As my GetReligion editor tmatt has noted, "reformers" is:
... a problematic term for use in doctrinal disputes because it automatically assumes that something needs to be reformed. This term pretty much settles the issue, telling readers precisely who the good people are in this story, which means that folks on the other side are the kinds of blokes who are opposed to "reform."
So it is in Gibson's piece: we have the conservative meanies against the proponent of "reforms" who wants to "fully integrate divorced and remarried Catholics into church life."
It's misleading to suggest that, for divorced and remarried Catholics, being unable to receive the Eucharist or the Sacrament of Penance means not being integrated into church life.
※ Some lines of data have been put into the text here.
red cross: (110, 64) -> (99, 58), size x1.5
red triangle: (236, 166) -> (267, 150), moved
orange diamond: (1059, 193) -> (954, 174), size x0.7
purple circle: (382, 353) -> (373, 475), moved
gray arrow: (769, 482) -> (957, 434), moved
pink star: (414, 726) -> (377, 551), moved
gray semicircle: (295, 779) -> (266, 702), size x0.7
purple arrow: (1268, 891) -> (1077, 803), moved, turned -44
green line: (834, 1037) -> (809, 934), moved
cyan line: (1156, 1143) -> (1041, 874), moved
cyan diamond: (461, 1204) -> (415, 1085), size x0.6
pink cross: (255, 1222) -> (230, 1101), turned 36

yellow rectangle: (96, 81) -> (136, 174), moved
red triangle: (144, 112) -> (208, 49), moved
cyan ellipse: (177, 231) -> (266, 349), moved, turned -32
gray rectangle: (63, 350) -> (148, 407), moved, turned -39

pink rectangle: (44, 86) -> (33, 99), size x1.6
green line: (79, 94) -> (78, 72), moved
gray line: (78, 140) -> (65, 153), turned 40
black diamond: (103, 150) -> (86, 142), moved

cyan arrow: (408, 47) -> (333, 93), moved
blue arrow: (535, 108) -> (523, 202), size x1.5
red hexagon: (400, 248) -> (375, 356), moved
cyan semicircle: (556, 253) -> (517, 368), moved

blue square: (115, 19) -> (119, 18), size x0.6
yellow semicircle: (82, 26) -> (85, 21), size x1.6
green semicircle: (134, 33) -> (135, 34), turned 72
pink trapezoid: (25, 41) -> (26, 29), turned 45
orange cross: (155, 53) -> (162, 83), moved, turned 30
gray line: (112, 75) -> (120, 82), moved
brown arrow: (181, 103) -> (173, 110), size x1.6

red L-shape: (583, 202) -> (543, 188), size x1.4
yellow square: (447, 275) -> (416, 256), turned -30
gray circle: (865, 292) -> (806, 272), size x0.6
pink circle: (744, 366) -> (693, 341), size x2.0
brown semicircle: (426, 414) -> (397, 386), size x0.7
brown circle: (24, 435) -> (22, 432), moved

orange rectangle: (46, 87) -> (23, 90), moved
The Catechism of the Catholic Church, no. 1651, emphasizes rather that the divorced and remarried, even with the sacramental restrictions, "can and must" participate in church life:
"Toward Christians who live in this situation, and who often keep the faith and desire to bring up their children in a Christian manner, priests and the whole community must manifest an attentive solicitude, so that they do not consider themselves separated from the Church, in whose life they can and must participate as baptized persons."
Gibson, however, does not acknowledge ways in which Burke and others are seeking to show compassion while upholding Church teaching. Instead, he quotes Burke's most inflammatory words and lays on a strategically placed zinger:
“I find it amazing that the cardinal claims to speak for the pope,” said Burke, the former archbishop of St. Louis, speaking from Rome. “The pope doesn’t have laryngitis. The pope is not mute. He can speak for himself. If this is what he wants, he will say so.”
“But for me as a cardinal to say that what I am saying are the words of Pope Francis? That to me is outrageous,” said Burke, who is reportedly set to be sidelined by Francis to a largely ceremonial post as patron of the Knights of Malta, a global church society based in Rome.
The unsourced datum that Burke is "reportedly set to be sidelined by Francis," coming right upon the heels of the cardinal's criticism of Kasper for claiming to speak for the pope, is a cheap shot, pure and simple. It's editorial writing, pure and simple.
There is an odd bit about "others on the [conference] call":
Burke’s comments were echoed by others on the call and represent the latest effort by church conservatives to try to head off any possibility that the bishops and cardinals meeting at the Oct. 5-19 synod would open the door to changing any Catholic teaching, especially on marriage.
Who are these mysterious "others"? Although Catholic World News gives some names, Gibson has told us only that Burke is speaking in a "conference call with reporters." Without any context, the reference to unidentified "others" and "church conservatives" comes off like bizarre conspiracy talk.
But wait -- there are more "conservatives" in the picture:
Earlier this week some 48 mainly conservative Catholic clergy and intellectuals — as well as prominent evangelical leaders such as Rick Warren – published an open letter to Francis and the synod delegates urging them not to dilute church teaching on marriage but to fight secularizing trends that they say have weakened marital standards. ... All told, as many as 10 cardinals aligned with the hierarchy’s conservative wing have written in opposition to Kasper.
"[Cardinals] aligned with the hierarchy's conservative wing"? What does that even mean? Does it refer to some aisle down the middle of the Sistine Chapel, like that in the House of Representatives?
What we are witnessing here is classic Kellerism, and I sense a bit of Saul Alinsky's Rule 12 thrown in: “Pick the target, freeze it, personalize it, and polarize it.” Kellerism -- the doctrine of former New York Times editor Bill Keller -- would hold that the cardinals who are opposed to changing Church doctrine do not deserve to be given a fair hearing. Therefore, per Alinsky, they are the target that must be frozen in readers' minds as "conservatives," the polar opposite of "reformers." If that's the angle Gibson wishes to take in an opinion piece, it's his prerogative. But it's not news reporting, and it does readers a disservice to frame it as such.